An Invitation from Winter
Winter is about a month away now, but I can see her peering at me today. Her gray skies and motionless trees hang above my house, and I can almost feel her. Memories of wool socks on nights spent in a cabin, fires for keeping extra warm, and walks surrounded by my own crystalized breath - they’re tapping on my shoulder.
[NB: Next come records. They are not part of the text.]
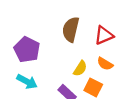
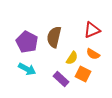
brown semicircle: (71, 29) -> (54, 37), moved

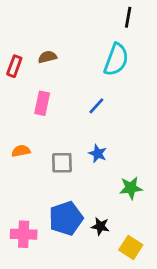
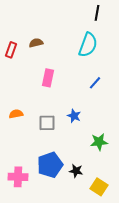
pink rectangle: (42, 103) -> (48, 78), moved
blue line: (96, 106) -> (95, 83), moved

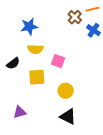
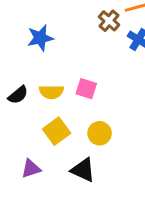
yellow semicircle: (35, 49) -> (51, 92), moved
yellow square: (37, 77) -> (57, 131), moved, turned -30
black triangle: (68, 117) -> (83, 170), moved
There’s something about winter that exalts the unknown. Foxes hidden in dens, the slow dying before spring, the quiet magic of a snowflake; it draws me in, yet at the same time, it scares me.
My therapist recently asked how I felt about surrender, about letting life happen as it will. I quickly responded with, “Nope, uh uh. I don’t do that.” I need to know that if I can’t control a situation, I can at least control my response and therefore control the outcome or the way I am impacted by the situation. However, winter invites me to think differently.
Winter, with its cold death, is somehow also beautiful. Naked trees allow me to see around and beyond them, to see what all year had been hidden. And as they surrender to unyielding weather and a relentless world, they still manage to provide shelter and warmth, budding back to life only months later.
What if I could do that? What if I could surrender? In such emptiness, I would see more parts of myself - shadows and treasures that have long been hidden - and I would manage, even in that empty state, to harbor life within during a slow rebuild from the inside out. I wonder: are the trees scared too, or do they simply surrender?